• TRY IT: Every line from the one containing "teilweise so genannte" to the one containing "Zu den Datenschutzhinweisen" in the records below, both included, must be set down exactly, and no other line.
THE INPUT: Begin
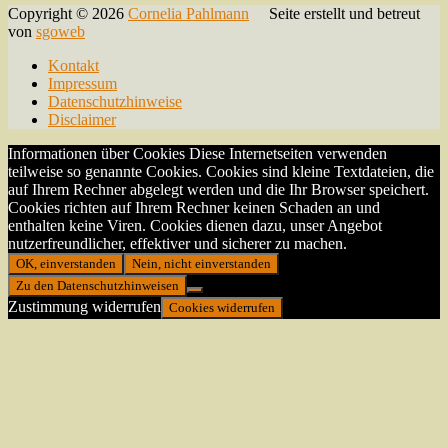
Copyright © 2026
Cornelia Pahlmann
Seite erstellt und betreut
von
sgoweb
Kontakt
Impressum
Datenschutzhinweise
Disclaimer
Informationen über Cookies Diese Internetseiten verwenden
teilweise so genannte Cookies. Cookies sind kleine Textdateien, die
auf Ihrem Rechner abgelegt werden und die Ihr Browser speichert.
Cookies richten auf Ihrem Rechner keinen Schaden an und
enthalten keine Viren. Cookies dienen dazu, unser Angebot
nutzerfreundlicher, effektiver und sicherer zu machen.
OK, einverstanden
Nein, nicht einverstanden
Zu den Datenschutzhinweisen
Zustimmung widerrufen
Cookies widerrufen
THE INPUT: End
• THE COMPLETED TASK:
teilweise so genannte Cookies. Cookies sind kleine Textdateien, die
auf Ihrem Rechner abgelegt werden und die Ihr Browser speichert.
Cookies richten auf Ihrem Rechner keinen Schaden an und
enthalten keine Viren. Cookies dienen dazu, unser Angebot
nutzerfreundlicher, effektiver und sicherer zu machen.
OK, einverstanden
Nein, nicht einverstanden
Zu den Datenschutzhinweisen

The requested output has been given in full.